By GARLAND KENNEDY
Sentinel Staff Writer
During the timber industry presentation to the just-concluded Southeast Conference here, Bryce Dahlstrom, vice president of Viking Lumber, and Jerry Ingersoll, U.S. Forest Service deputy regional forester, endorsed continued and expanded logging in the Tongass National Forest.
Ingersoll told the crowd he hopes the public will view the Forest Service “as public servants.”
At the moment, 50 million board feet of timber, including 15 million board feet of old growth, are under contract for logging, he said.
“That’s not enough. That’s not nearly enough,” Ingersoll said. “Our business partners depend on a stable, reliable, predictable supply. They’d like to have two or three years of timber under contract.” He added that “this is less than a year’s worth of supply.”
Viking, located in Klawock, is the last sizable sawmill operating in Southeast. The company would be a major beneficiary of a special Roadless Rule for Alaska, which is in the process of adoption under an initiative backed by the U.S. Department of the Interior with support by the State of Alaska.
As it stands, the 2001 Roadless Rule prohibits the construction or maintenance of roads in national forest areas designated as roadless areas, though exemptions are sometimes granted.
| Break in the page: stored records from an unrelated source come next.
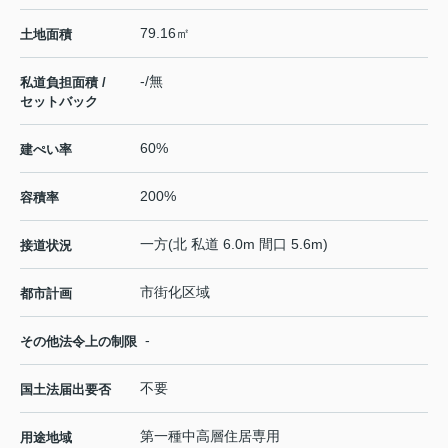
79.16㎡
土地面積
-/無
私道負担面積 /
セットバック
60%
建ぺい率
200%
容積率
一方(北 私道 6.0m 間口 5.6m)
接道状況
市街化区域
都市計画
-
その他法令上の制限
不要
国土法届出要否
第一種中高層住居専用
用途地域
Dahlstrom said at the meeting he hopes for an “Alaska state exemption for the Roadless Rule... (and) that decision should be coming up pretty soon.”
Ingersoll said that for industrial uses of Tongass timber he was “looking at somewhere in the neighborhood of 40 to 50 million board feet as overall, seeking to meet market demand.” He noted that one acre of the forest land would produce roughly 20,000 board feet of lumber.
Though old growth trees are currently in the mix, Ingersoll said that he’s “committed to a transition from old growth to young growth.”
He said the Forest Service is reforming the environmental impact statement process with an eye toward reducing the time needed to get timber sales approved. Previously, the Forest Service was “doing environmental impact statements that took years, each of them for an individual timber sale… We’ve taken a new approach these last couple of years, we’re doing environmental impact statements for a whole range of activities across a large landscape for a ten-year period.”
He hoped this would speed the development process. He noted that the role of the Forest Service “is to provide good staff work to the decision maker.”
As to the costs and benefits of federal timber sales, Ingersoll said “I think there are challenges… I think it’s important for us to be good economic partners with the communities here. I don’t think it’s fair to any of these communities to say ‘you cost more than you’re worth, we’re going to shut you down.’ All these economies and all of these folks, these people matter and their jobs, their economic vitality matter.
“And our purpose in supporting the timber industry in Southeast Alaska is not about making money for the government – never has been. It’s about supporting communities and supporting jobs in rural communities and providing a sustainable supply of resources that keeps people working.”
He said for the Forest Service, “timber is one of our most important programs.”
In his brief remarks to the Southeast Conference gathering, Dahlstrom said that “the timber industry is optimistic.” He also noted that recent Chinese tariffs against U.S. imports “are really hurting business... The Chinese government targeted spruce with a 25 percent tariff.”
Ingersoll stated that the Forest Service is “investing in a public good around keeping reliable manufacturing jobs in Southeast Alaska.”